Antoine Gra­net, un ber­ger de dix-neuf ans, est enrôlé lors de la décla­ra­tion de guerre en août 1914 et affecté au 14e bataillon des chas­seurs. Après un gros coup de force pen­dant l’été, il ne se passe plus rien dans le sec­teur où il est éta­bli, sur les flancs des Vosges. Les sol­dats ne craignent plus les Alle­mands mais le froid car ils portent tou­jours les uni­formes d’été.
C’est en juillet 1915 que l’État-major décide d’attaquer. Le bataillon d’Antoine est alors au lac Noir, à dix kilo­mètres du Linge. Les pré­pa­ra­tifs sont impres­sion­nants et c’est pour le 20 juillet que le bataillon se met en marche pour le camp de Wett­stein, face au Linge. Les com­bats se pour­sui­vront jusqu’au 16 octobre 1915.

Se fon­dant sur une docu­men­ta­tion rigou­reuse, le scé­na­riste décrit l’état d’esprit des sol­dats, les opé­ra­tions préa­lables à l’attaque puis la bou­che­rie qui s’en suit. C’est un com­bat dont la por­tée stra­té­gique est minime, voire nulle au regard du reste du front. Mais il fera, du côté fran­çais, envi­ron 3 600 morts et quelque 8 500 bles­sés. Pour les Alle­mands, l’estimation porte sur 8 500 hommes dont quelque 2 500 morts et 6 000 bles­sés.
C’est là que les occu­pants uti­li­se­ront pour la pre­mière fois les lance-flammes.

Centré sur son per­son­nage, Vic­tor Lepointe donne un gra­phisme réa­liste, mon­trant la dureté des com­bats. Il attri­bue aux sol­dats les attri­buts pileux dont ils sont pour­vus et s’attache à l’exactitude quant aux uni­formes, acces­soires et décors. Le choix de grandes vignettes offre une belle vision des indi­vi­dus, de leurs expres­sions et du cadre qui les entoure.
Des cartes et des expli­ca­tions per­mettent de resi­tuer par­fai­te­ment le récit dans le contexte his­to­rique et géo­gra­phique. Quelques témoi­gnages, dignes de foi, font réfé­rence à un pan­neau que les Alle­mands ont posé sur les pentes avec l’inscription Tom­beau des chasseurs.

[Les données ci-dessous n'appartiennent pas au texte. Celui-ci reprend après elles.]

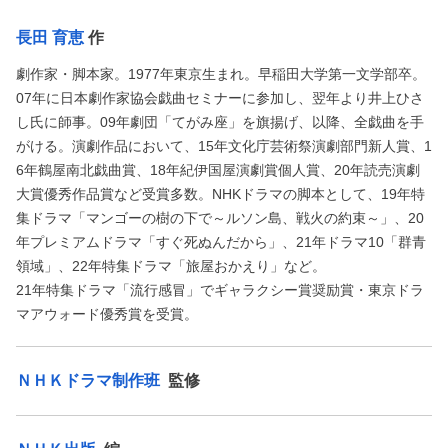
長田 育恵
作
劇作家・脚本家。1977年東京生まれ。早稲田大学第一文学部卒。
07年に日本劇作家協会戯曲セミナーに参加し、翌年より井上ひさ
し氏に師事。09年劇団「てがみ座」を旗揚げ、以降、全戯曲を手
がける。演劇作品において、15年文化庁芸術祭演劇部門新人賞、1
6年鶴屋南北戯曲賞、18年紀伊国屋演劇賞個人賞、20年読売演劇
大賞優秀作品賞など受賞多数。NHKドラマの脚本として、19年特
集ドラマ「マンゴーの樹の下で～ルソン島、戦火の約束～」、20
年プレミアムドラマ「すぐ死ぬんだから」、21年ドラマ10「群青
領域」、22年特集ドラマ「旅屋おかえり」など。
21年特集ドラマ「流行感冒」でギャラクシー賞奨励賞・東京ドラ
マアウォード優秀賞を受賞。
ＮＨＫドラマ制作班
監修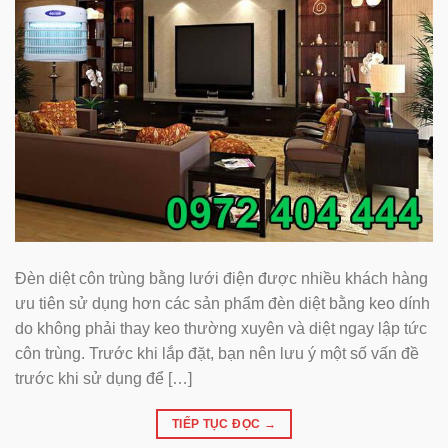
Đèn diệt côn trùng bằng lưới điện được nhiều khách hàng
ưu tiên sử dụng hơn các sản phẩm đèn diệt bằng keo dính
do không phải thay keo thường xuyên và diệt ngay lập tức
côn trùng. Trước khi lắp đặt, bạn nên lưu ý một số vấn đề
trước khi sử dụng để […]
TIẾP TỤC ĐỌC
→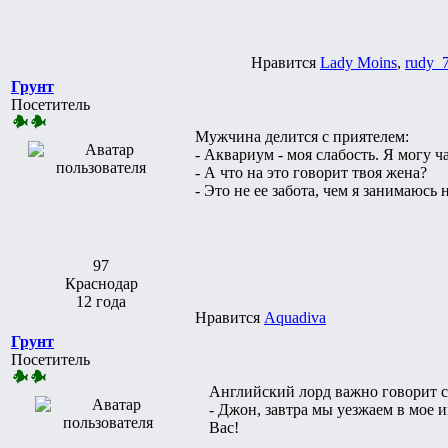
Нравится
Lady Moins
,
rudy_
Грунт
Посетитель
Мужчина делится с приятелем:
- Аквариум - моя слабость. Я могу 
- А что на это говорит твоя жена?
- Это не ее забота, чем я занимаюсь 
97
Краснодар
12 года
Нравится
Aquadiva
Грунт
Посетитель
Английский лорд важно говорит с
- Джон, завтра мы уезжаем в мое и
Вас!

Cet album est une réus­site pour sa pré­sen­ta­tion de la bataille, pour la connais­sance de ces jeunes gens qui entrent en enfer, pour l’aspect his­to­rique rigoureux.

serge per­raud

Vic­tor Lepointe, Le Tom­beau des chas­seurs, Édi­tions Bam­boo, label “Grand Angle”, sep­tembre 2024, 64 p. — 15,90 €.